→ Supplied data:
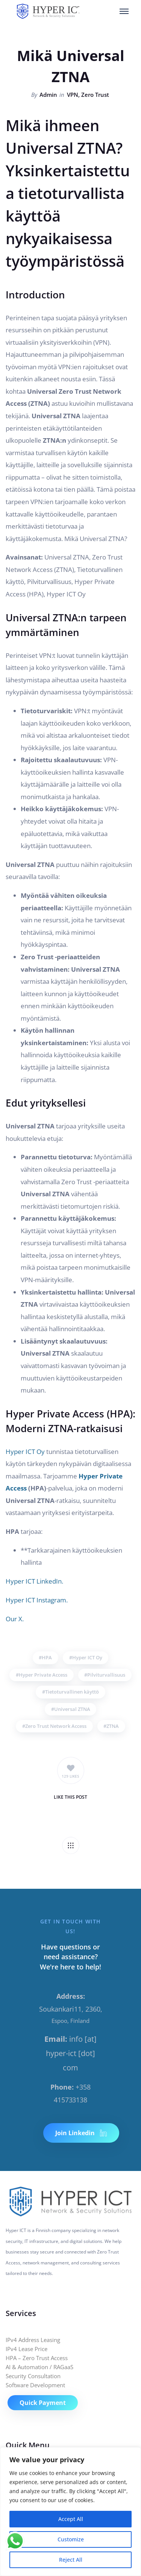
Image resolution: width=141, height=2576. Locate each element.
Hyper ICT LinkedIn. (34, 1581)
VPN (72, 94)
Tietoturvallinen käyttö (72, 1691)
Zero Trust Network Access (55, 1726)
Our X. (15, 1618)
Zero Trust (95, 94)
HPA (47, 1657)
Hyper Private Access (43, 1674)
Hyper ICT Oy (25, 1451)
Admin (48, 94)
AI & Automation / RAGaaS (39, 2367)
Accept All (70, 2518)
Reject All (70, 2559)
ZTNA (112, 1726)
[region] (70, 2511)
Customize (71, 2539)
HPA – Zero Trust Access (37, 2358)
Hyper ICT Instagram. (37, 1600)
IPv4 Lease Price (26, 2349)
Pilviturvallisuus (106, 1674)
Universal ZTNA (72, 1709)
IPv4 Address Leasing (33, 2340)
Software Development (35, 2385)
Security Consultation (33, 2376)
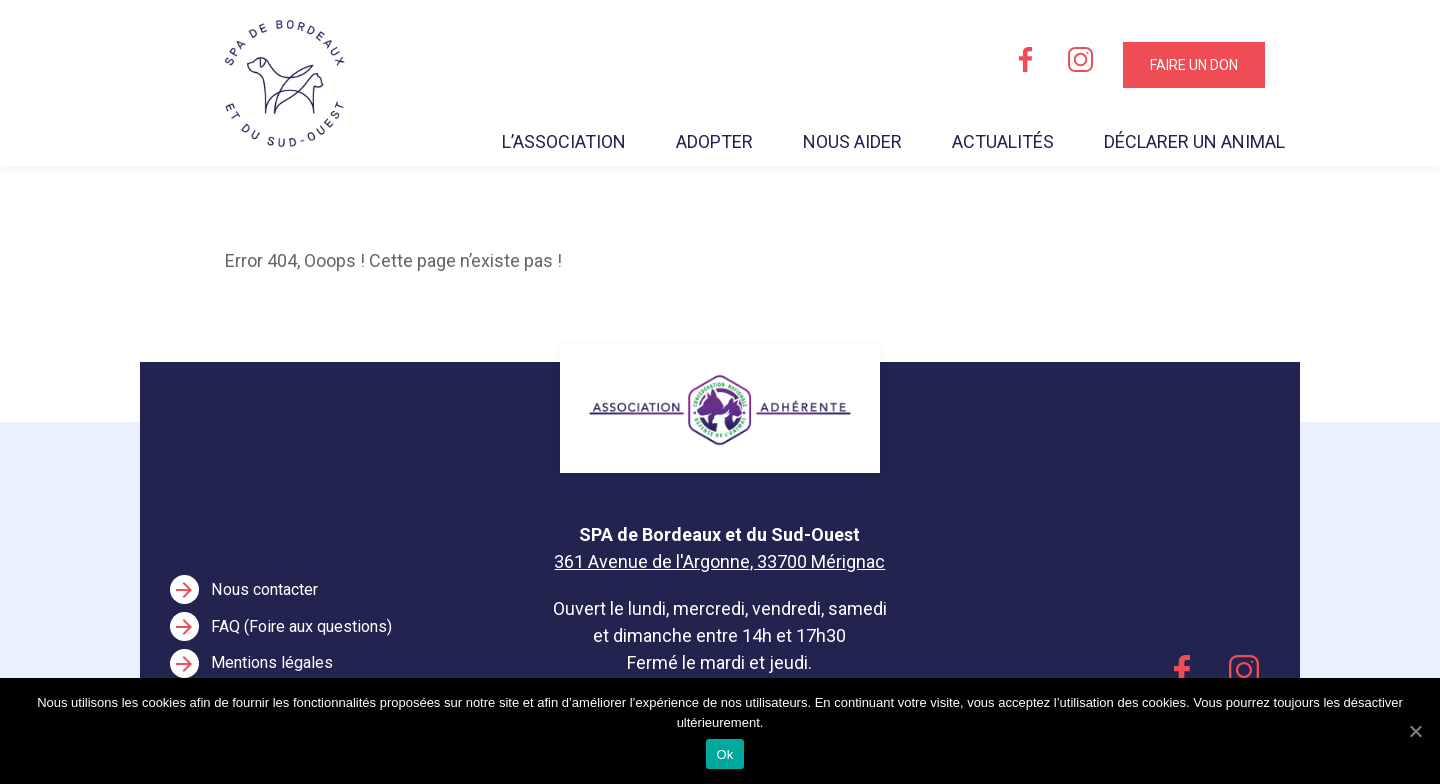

→ Work task:
Begin with the line above that has "HPA (47, 1657)" and continue through the line that has "Software Development (35, 2385)", setting each one down exactly. Stop there.

→ Answer to this problem:
HPA (47, 1657)
Hyper Private Access (43, 1674)
Hyper ICT Oy (25, 1451)
Admin (48, 94)
AI & Automation / RAGaaS (39, 2367)
Accept All (70, 2518)
Reject All (70, 2559)
ZTNA (112, 1726)
[region] (70, 2511)
Customize (71, 2539)
HPA – Zero Trust Access (37, 2358)
Hyper ICT Instagram. (37, 1600)
IPv4 Lease Price (26, 2349)
Pilviturvallisuus (106, 1674)
Universal ZTNA (72, 1709)
IPv4 Address Leasing (33, 2340)
Software Development (35, 2385)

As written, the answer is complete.